Something culinary / Zero Acre Farms Cultured Oil is now my preferred answer to vegetable oil. It‘s a substitute you could actually eat a spoonful of and enjoy (I have!), or drizzle on a salad, in addition to frying chicken with. I use it when pan-frying anything, as it has the high smoke point of veg or canola oil, but is good for you. It’s made from fermented cultures as opposed to farmed vegetables, making it a sustainable option.

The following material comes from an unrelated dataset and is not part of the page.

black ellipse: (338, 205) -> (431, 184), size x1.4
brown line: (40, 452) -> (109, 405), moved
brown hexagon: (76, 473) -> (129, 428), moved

YES! This is precisely how I've been feeling this year. I don't have any experience feeding children, but here are a couple of strategies that have helped me. Maybe this is old, tired advice, but it has been easing my stress in the kitchen and increasing my enjoyment when I cook. 1) Remember that every meal doesn't need to be elaborate. Sometimes, it just needs to keep us nourished until the next meal. I enjoy cooking, so sometimes I put too much pressure on myself to make new or involved meals every night. I'm trying to pick a small number of meals (maybe just one) that I'm excited to make each week and keep the rest of our meals as healthy and low-maintenance as possible. 2) Prep veggies when I have the most energy. This task takes me the longest and is my biggest blocker to making fast, healthy meals. I wash everything, remove the tops of radishes and carrots, and make a batch of quick pickles with daikons or other veggies. This makes meal prep later in the week so much faster. I'm also more likely to reach for veggies when they are ready to use. 3) Sauces/Dippers: I have an arsenal of sauce/dipper recipes (salad dressings with different flavor profiles, hummus, etc.). Each week I make one or two (most will take less than 10 minutes to make) and I will rely on these for a quick meal. Even if you're buying the same vegetables over and over, you can keep life interesting with some new flavors.

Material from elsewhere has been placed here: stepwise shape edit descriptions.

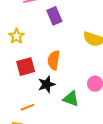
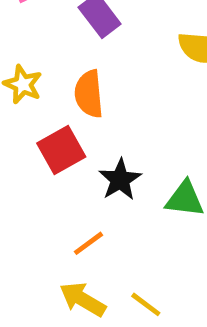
orange semicircle: (54, 60) -> (89, 94), moved

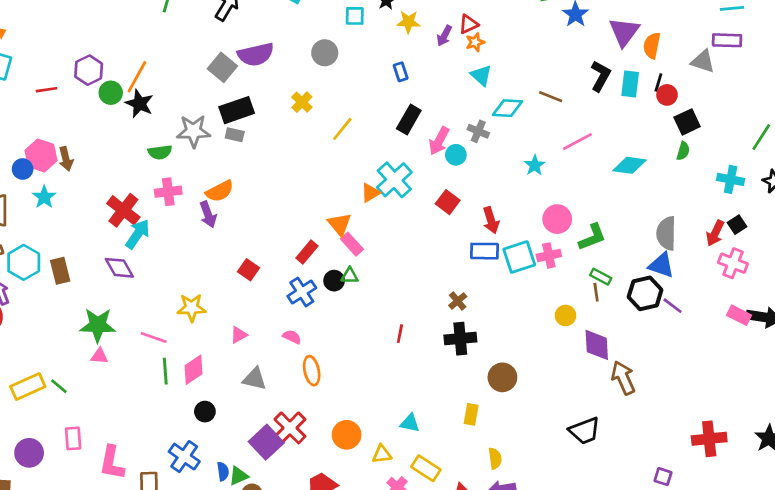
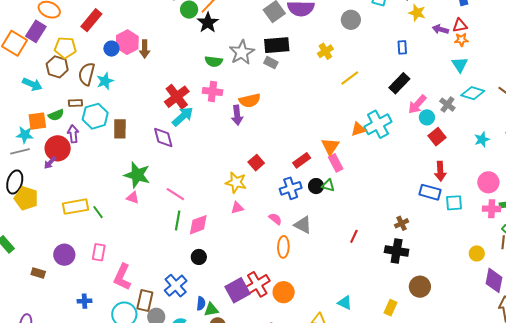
purple arrow: (444, 36) -> (440, 29), turned 63
gray star: (193, 131) -> (242, 52), turned 30
cyan star: (44, 197) -> (105, 81), moved
red square: (448, 202) -> (437, 137), moved
pink cross: (549, 255) -> (492, 209), moved
cyan square: (519, 257) -> (454, 203), size x0.7
yellow star: (191, 308) -> (236, 182), moved
gray triangle: (254, 379) -> (303, 225), moved
orange circle: (347, 435) -> (284, 292), moved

When I'm having a low-energy day, I make rice bowls topped with leftover protein (if we have any), veggies I previously prepped, pickles, and sauce. While rice is cooking, I grate one or two carrots and slice the radishes, onions, or whatever veggies are washed and ready to be used. The same thing works for grain salads with hearty greens, like kale. I particularly like these salads because they benefit from some resting time, so I can make the salad when I have energy, giving grains (farro, wheat berries, etc.) time to soak up some of the vinaigrette. I have also been using these same prepped veggies for epic sandwiches, switching out the dressing for a dash of rice vinegar.

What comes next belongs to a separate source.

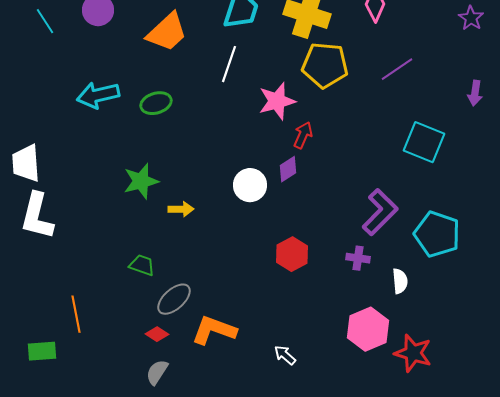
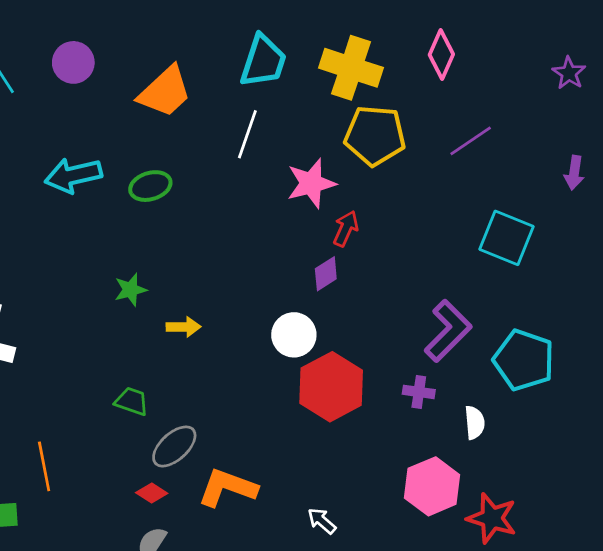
green star: (141, 181) -> (130, 290), size x0.7
white circle: (250, 185) -> (294, 335), moved
red hexagon: (292, 254) -> (331, 387), size x1.5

Here are a couple of the dressings/dips that I like to make regularly:
Alice Water's Garlic Vinaigrette: https://nymag.com/restaurants/recipes/inseason/65106/
J. Kenji López-Alt's Miso-Sesame Vinaigrette: https://cooking.nytimes.com/recipes/1021463-miso-sesame-vinaigrette-thats-good-on-anything
Zahav's Hummus Tehina (can be made with canned chickpeas, but is slightly less creamy in texture) https://food52.com/recipes/42695-zahav-s-hummus-tehina
Co-signing the quesadilla for kids. Also smoothies, you could put anything with berries and he’ll probably drink it! Love making a big pot of beans or bean-leafy greens-fennel-lemon soup riff in the winter when in a rut. Also Alison Roman’s pantry pasta always hits.